You need to know that what got you here won’t get you there.
At a certain point you must recognize that you can’t go the entrepreneurial journey alone. In fact in a recent article in the New York Times research showed “The positive effect of one loving relative, mentor or friend can overwhelm the negative effects of the bad things that happen.” No matter how smart you are—you can only benefit from being guided by those who have gone before you.
Let’s talk about relationship building via technology.
Technology is a blessing. Technology makes it easier to find like-minded people or gather around causes we deeply care about. As CEO of Get Satisfaction, a platform that helps companies build authentic relationships with their customers, I’m a fan of tech. At the same time technology can act as a placebo that makes us feel we are getting social interaction. In actuality we are not building meaningful relationships—we’re not satisfying our spirit. The technology needs to supplement other efforts. There is no replacement for in person interaction. That said, I encourage you to find a mentor you can spend time with—in person.
When we talk about mentoring we need to talk about trust and opening oneself up for feedback. The vulnerability factor is a big one when it comes to being willing to ask for help.
Sometimes asking for help is the most important thing a person can do in their career. Asking for help is something we don’t encourage in American culture. The American businessperson is generally encouraged to be like the lone cowgirl (or boy) “going it alone”. According to the author of Daring Greatly, Brene Brown, to succeed in business and in life, one must be willing to open up [and that means embrace vulnerability]. She has spent years studying vulnerability. Brown said, “This is what I’ve learned: Your capacity for innovation and inspired leadership can never be greater than your willingness to be vulnerable.”
Studies show that only one in five women have a mentor. So why is it that we are so afraid to be vulnerable? Entrepreneurs are incredibly creative. They paint gorgeous canvasses in their minds. But what happens when you spend too much time in your head without feedback? A good mentor will help get you out of your head. This mentor will help you see the big picture. They lift you up and empower you to make life and business decisions from a place of strength and clarity.
What is a good mentor?
Ideally the person who is suited to be your mentor is someone who is accomplished. They’re approachable. They have strong values and ethics. This individual will challenge you while encouraging you to move forward. A strong mentor won’t always paint a picture of roses and butterflies, but will give you constructive feedback. It is said that sometimes the best mentor will answer you with rhetorical questions rather than answers. You will be the person responsible for your own success. Rather than choosing a mentor who will hand over connections, materials or other financial resources, a mentor who can alter the way you think is arguably more impactful.
Where do I find this mentor?
Look for someone in your industry or even outside of your industry that you respect and admire. Find people who have a positive track record, who show a consistent commitment to good work. Look for people who have a good reputation. This person doesn’t have to be the same gender as you, but as a woman it is helpful to have another woman who can give you pointers on being a female leader.
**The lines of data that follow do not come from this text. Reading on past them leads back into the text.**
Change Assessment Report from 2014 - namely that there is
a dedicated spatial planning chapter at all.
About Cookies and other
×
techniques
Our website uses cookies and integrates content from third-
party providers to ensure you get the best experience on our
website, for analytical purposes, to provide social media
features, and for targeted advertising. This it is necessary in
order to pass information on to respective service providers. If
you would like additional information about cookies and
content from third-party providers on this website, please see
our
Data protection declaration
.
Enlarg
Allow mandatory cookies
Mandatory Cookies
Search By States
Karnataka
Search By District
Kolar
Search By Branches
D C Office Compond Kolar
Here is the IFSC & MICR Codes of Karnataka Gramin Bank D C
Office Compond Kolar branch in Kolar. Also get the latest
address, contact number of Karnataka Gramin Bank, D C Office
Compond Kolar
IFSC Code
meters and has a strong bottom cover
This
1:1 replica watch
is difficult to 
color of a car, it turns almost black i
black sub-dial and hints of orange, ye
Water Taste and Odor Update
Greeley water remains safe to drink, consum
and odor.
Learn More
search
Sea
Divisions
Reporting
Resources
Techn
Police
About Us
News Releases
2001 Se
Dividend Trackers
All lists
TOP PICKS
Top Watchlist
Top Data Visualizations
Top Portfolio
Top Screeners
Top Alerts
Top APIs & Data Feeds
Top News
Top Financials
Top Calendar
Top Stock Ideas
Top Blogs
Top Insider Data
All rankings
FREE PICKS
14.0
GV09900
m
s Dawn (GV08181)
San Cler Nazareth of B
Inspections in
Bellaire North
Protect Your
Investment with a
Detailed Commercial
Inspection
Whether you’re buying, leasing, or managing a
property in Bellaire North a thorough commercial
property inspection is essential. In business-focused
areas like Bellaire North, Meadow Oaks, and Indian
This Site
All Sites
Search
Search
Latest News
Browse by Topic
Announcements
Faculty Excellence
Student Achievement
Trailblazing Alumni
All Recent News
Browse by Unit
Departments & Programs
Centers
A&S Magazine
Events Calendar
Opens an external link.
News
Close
Since a mentor at times can be like a coach, look for someone who can help lift you up where you’re weak. Ideally this mentor will also help you identify and build on your strengths.
Is this relationship reciprocal?
When you approach someone to be your mentor you want to show you’ve done your homework. Whether it’s a letter, email or phone call, be sure to understand your prospective mentor’s background and what their motivations are. Even though they might be more successful than you, there is likely something you can do to help them no matter how small. When you create an incentive for them to want to work with you, you’re making it more attractive for them too.
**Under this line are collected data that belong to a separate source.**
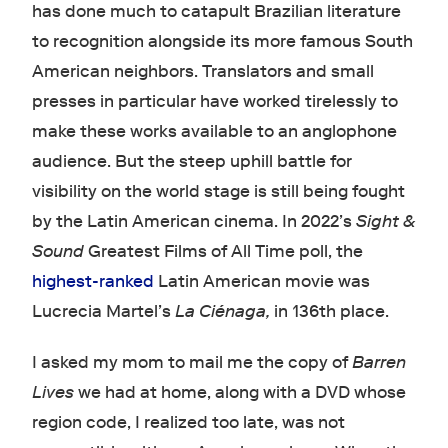
has done much to catapult Brazilian literature
to recognition alongside its more famous South
American neighbors. Translators and small
presses in particular have worked tirelessly to
make these works available to an anglophone
audience. But the steep uphill battle for
visibility on the world stage is still being fought
by the Latin American cinema. In 2022’s
Sight &
Sound
Greatest Films of All Time poll, the
highest-ranked
Latin American movie was
Lucrecia Martel’s
La Ciénaga,
in 136th place.
I asked my mom to mail me the copy of
Barren
Lives
we had at home, along with a DVD whose
region code, I realized too late, was not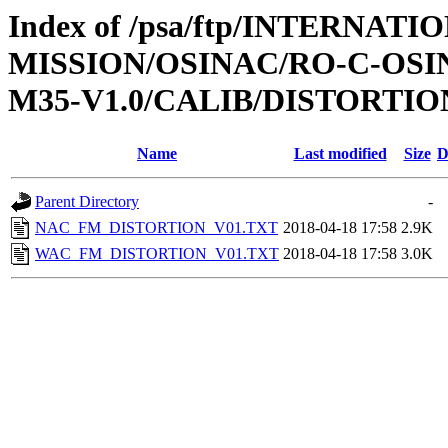
Index of /psa/ftp/INTERNAT
MISSION/OSINAC/RO-C-OS
M35-V1.0/CALIB/DISTORTIO
Name
Last modified
Size
D
Parent Directory
-
NAC_FM_DISTORTION_V01.TXT
2018-04-18 17:58
2.9K
WAC_FM_DISTORTION_V01.TXT
2018-04-18 17:58
3.0K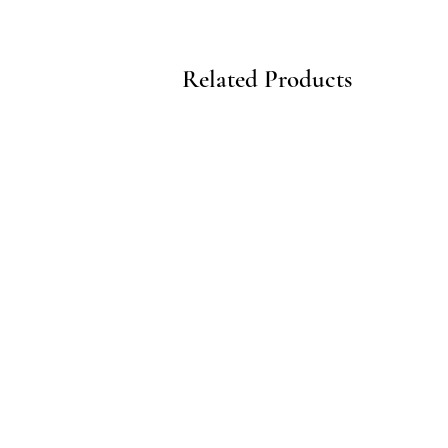
Related Products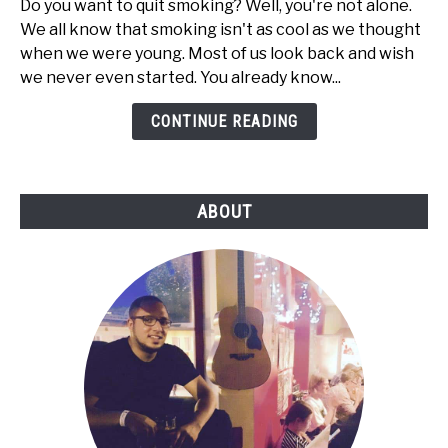
Do you want to quit smoking? Well, you're not alone.
Can
We all know that smoking isn't as cool as we thought
Quit
when we were young. Most of us look back and wish
Smoking
we never even started. You already know...
with
Electronic
CONTINUE READING
Cigarettes
ABOUT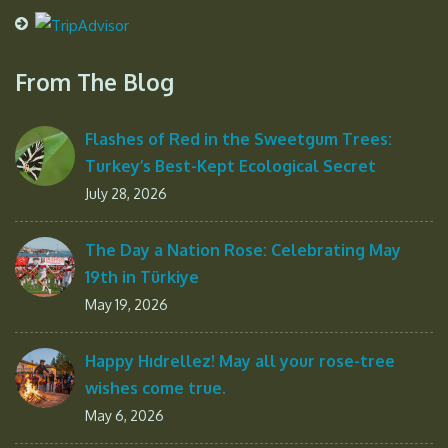
From The Blog
Flashes of Red in the Sweetgum Trees:
Turkey’s Best-Kept Ecological Secret
July 28, 2026
The Day a Nation Rose: Celebrating May
19th in Türkiye
May 19, 2026
Happy Hıdrellez! May all your rose-tree
wishes come true.
May 6, 2026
As Cheryl Heller wrote in her Unreasonable post on “The Confessions Of A Serial Mentor”, “There is an added and addictive bonus when mentoring social entrepreneurs; in addition to the normal gratification of teaching, it happens to be the best non-chemical antidote to fear and hopelessness around.”
That being said mentoring is incredibly gratifying. Don’t be afraid to ask. Allowing yourself to be mentored gives joy to the mentor too.
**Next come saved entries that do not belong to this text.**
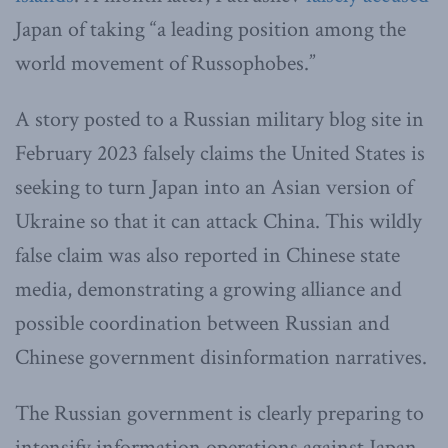
Japan of taking “a leading position among the
world movement of Russophobes.”
A story posted to a Russian military blog site in
February 2023 falsely claims the United States is
seeking to turn Japan into an Asian version of
Ukraine so that it can attack China. This wildly
false claim was also reported in Chinese state
media, demonstrating a growing alliance and
possible coordination between Russian and
Chinese government disinformation narratives.
The Russian government is clearly preparing to
intensify information operations against Japan.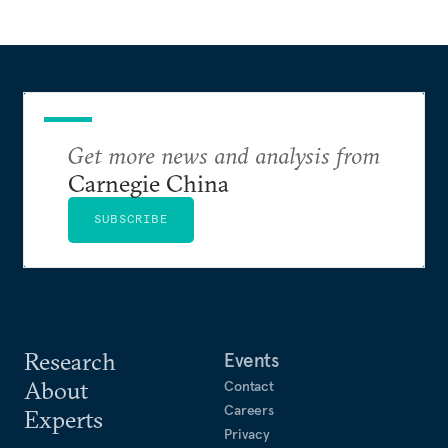
Get more news and analysis from
Carnegie China
SUBSCRIBE
Research
Events
About
Contact
Careers
Experts
Privacy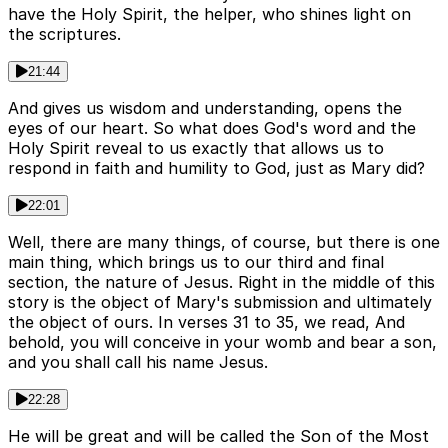
have the Holy Spirit, the helper, who shines light on
the scriptures.
21:44
And gives us wisdom and understanding, opens the
eyes of our heart. So what does God's word and the
Holy Spirit reveal to us exactly that allows us to
respond in faith and humility to God, just as Mary did?
22:01
Well, there are many things, of course, but there is one
main thing, which brings us to our third and final
section, the nature of Jesus. Right in the middle of this
story is the object of Mary's submission and ultimately
the object of ours. In verses 31 to 35, we read, And
behold, you will conceive in your womb and bear a son,
and you shall call his name Jesus.
22:28
He will be great and will be called the Son of the Most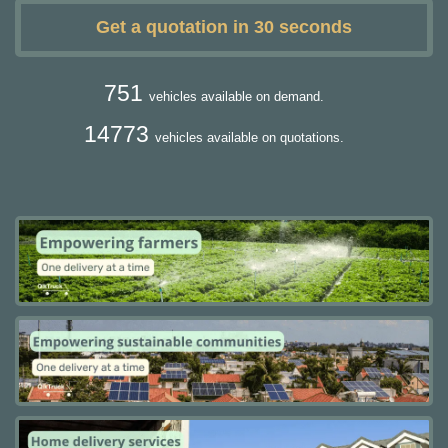
Get a quotation in 30 seconds
751
vehicles available on demand.
14773
vehicles available on quotations.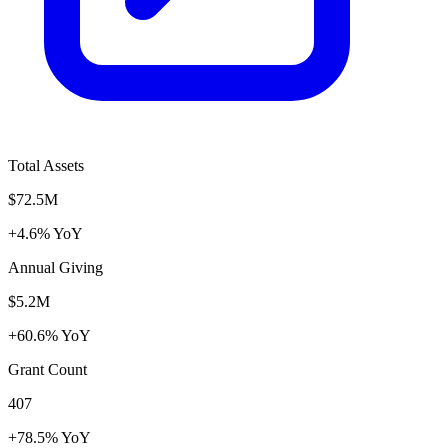
Total Assets
$72.5M
+4.6% YoY
Annual Giving
$5.2M
+60.6% YoY
Grant Count
407
+78.5% YoY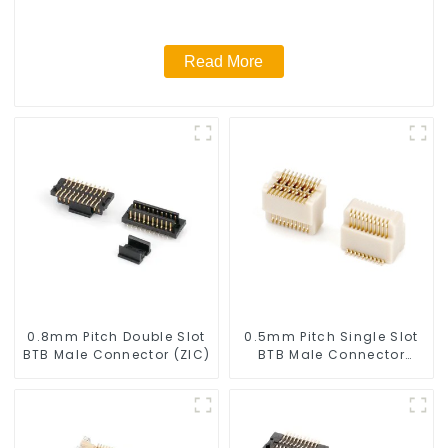
Read More
0.8mm Pitch Double Slot
0.5mm Pitch Single Slot
BTB Male Connector (ZIC)
BTB Male Connector
(BP050SA - 0570)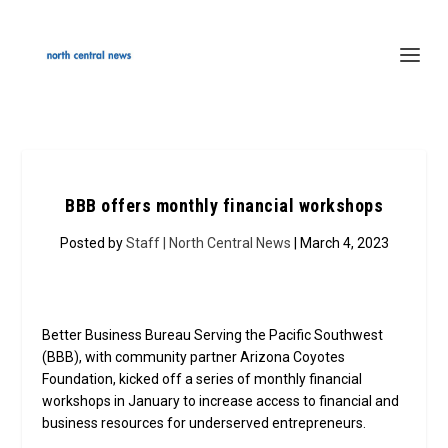
BBB offers monthly financial workshops
Posted by
Staff | North Central News
| March 4, 2023
Better Business Bureau Serving the Pacific Southwest
(BBB), with community partner Arizona Coyotes
Foundation, kicked off a series of monthly financial
workshops in January to increase access to financial and
business resources for underserved entrepreneurs.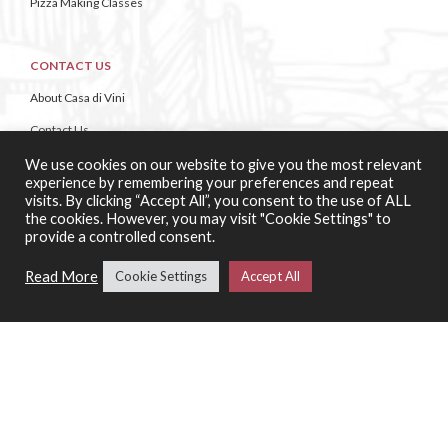
Pizza Making Classes
CONTACT US
About Casa di Vini
Contact Us
01258 920007
We use cookies on our website to give you the most relevant
experience by remembering your preferences and repeat
Unit 4 Bailie Gate Industrial Estate,
visits. By clicking “Accept All”, you consent to the use of ALL
Middle Road, Wimborne,
the cookies. However, you may visit "Cookie Settings" to
provide a controlled consent.
Dorset,
BH21 4DB
Read More
Cookie Settings
Accept All
Web Design & Development:
b4b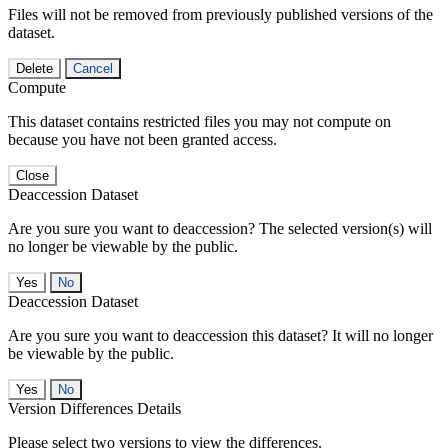
Files will not be removed from previously published versions of the
dataset.
Delete
Cancel
Compute
This dataset contains restricted files you may not compute on
because you have not been granted access.
Close
Deaccession Dataset
Are you sure you want to deaccession? The selected version(s) will
no longer be viewable by the public.
No
Deaccession Dataset
Are you sure you want to deaccession this dataset? It will no longer
be viewable by the public.
No
Version Differences Details
Please select two versions to view the differences.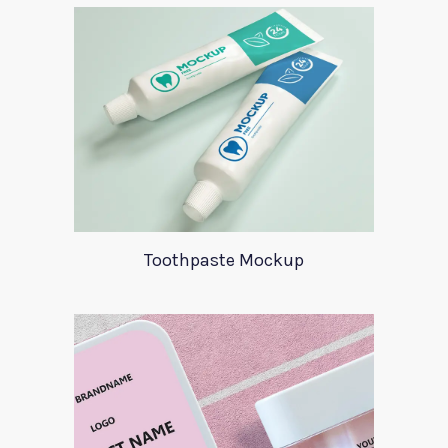
Toothpaste Mockup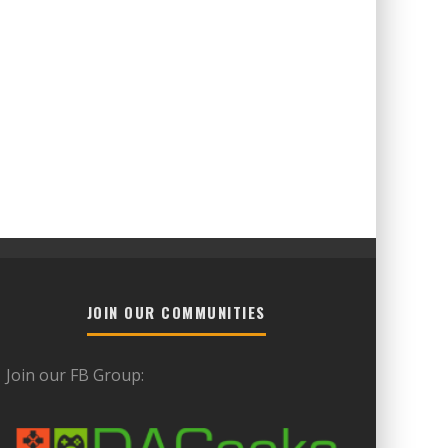
JOIN OUR COMMUNITIES
Join our FB Group: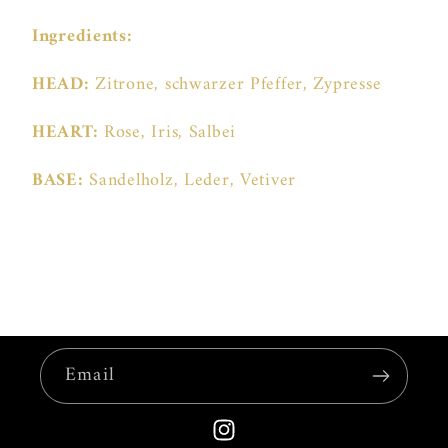
Ingredients:
HEAD:
Zitrone, schwarzer Pfeffer, Zypresse
HEART:
Rose, Iris, Salbei
BASE:
Sandelholz, Leder, Vetiver
Email
Instagram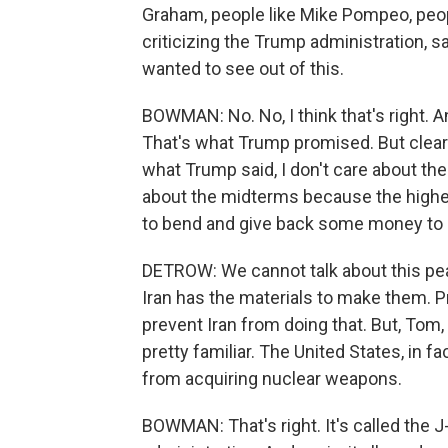
Graham, people like Mike Pompeo, peop
criticizing the Trump administration, sa
wanted to see out of this.
BOWMAN: No. No, I think that's right. 
That's what Trump promised. But clearl
what Trump said, I don't care about the
about the midterms because the higher
to bend and give back some money to Ir
DETROW: We cannot talk about this pea
Iran has the materials to make them. Pr
prevent Iran from doing that. But, Tom
pretty familiar. The United States, in fac
from acquiring nuclear weapons.
BOWMAN: That's right. It's called the 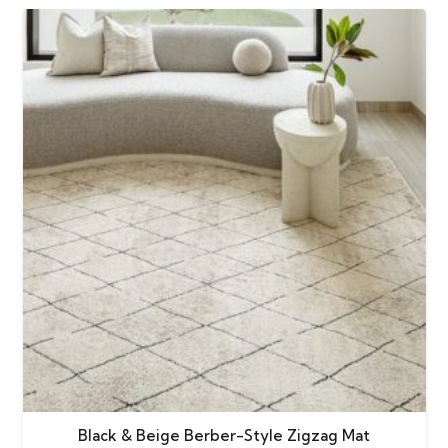
Black & Beige Berber-Style Zigzag Mat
How has a mentor relationship allowed you to achieve when you couldn’t have otherwise?
Update: Understanding the difference between empathy and compassion in the mentoring relationship is key. Some mentors are too empathetic, meaning they walk in the shoes of their mentee and lose objectivity. As a mentor, you need to be able to separate yourself from their experience and provide clear perspective and grounded advice. Bring compassion to your mentoring exchange, but don’t get lost in the story.